If cell division continued in this fashion, then nine months
later the hapless mother would give birth to a tumorous ball of
literally astronomical proportions. But instead of endlessly
dividing, the zygote's cells progressively take form. The first
striking change is apparent four days after conception, when a
32-cell clump called the morula (which means "mulberry" in Latin)
gives rise to two distinct layers wrapped around a fluid-filled
core. Now known as a blastocyst, this spherical mass will proceed to
burrow into the wall of the uterus. A short time later, the outer
layer of cells will begin turning into the placenta and amniotic
sac, while the inner layer will become the embryo.
The formation of the blastocyst signals the start of a sequence
of changes that are as precisely choreographed as a ballet. At the
end of Week One, the inner cell layer of the blastocyst balloons
into two more layers. From the first layer, known as the endoderm,
will come the cells that line the gastrointestinal tract. From the
second, the ectoderm, will arise the neurons that make up the brain
and spinal cord along with the epithelial cells that make up the
skin. At the end of Week Two, the ectoderm spins off a thin line of
cells known as the primitive streak, which forms a new cell layer
called the mesoderm. From it will come the cells destined to make
the heart, the lungs and all the other internal organs.

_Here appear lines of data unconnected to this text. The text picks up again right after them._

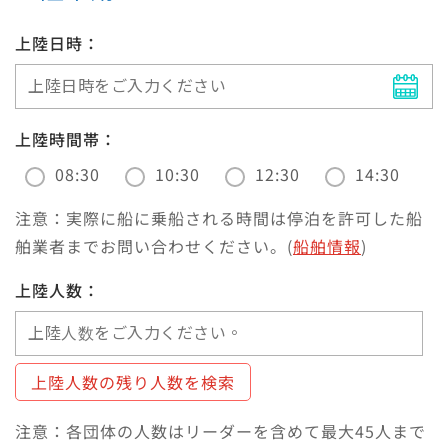
上陸日時：
上陸時間帯：
08:30
10:30
12:30
14:30
注意：実際に船に乗船される時間は停泊を許可した船
舶業者までお問い合わせください。(
船舶情報
)
上陸人数：
上陸人数の残り人数を検索
注意：各団体の人数はリーダーを含めて最大45人まで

At this point, the embryo resembles a stack of Lilliputian
pancakes--circular, flat and horizontal. But as the mesoderm forms,
it interacts with cells in the ectoderm to trigger yet another
transformation. Very soon these cells will roll up to become the
neural tube, a rudimentary precursor of the spinal cord and brain.
Already the embryo has a distinct cluster of cells at each end, one
destined to become the mouth and the other the anus. The embryo, no
larger at this point than a grain of rice, has determined the
head-to-tail axis along which all its body parts will be arrayed.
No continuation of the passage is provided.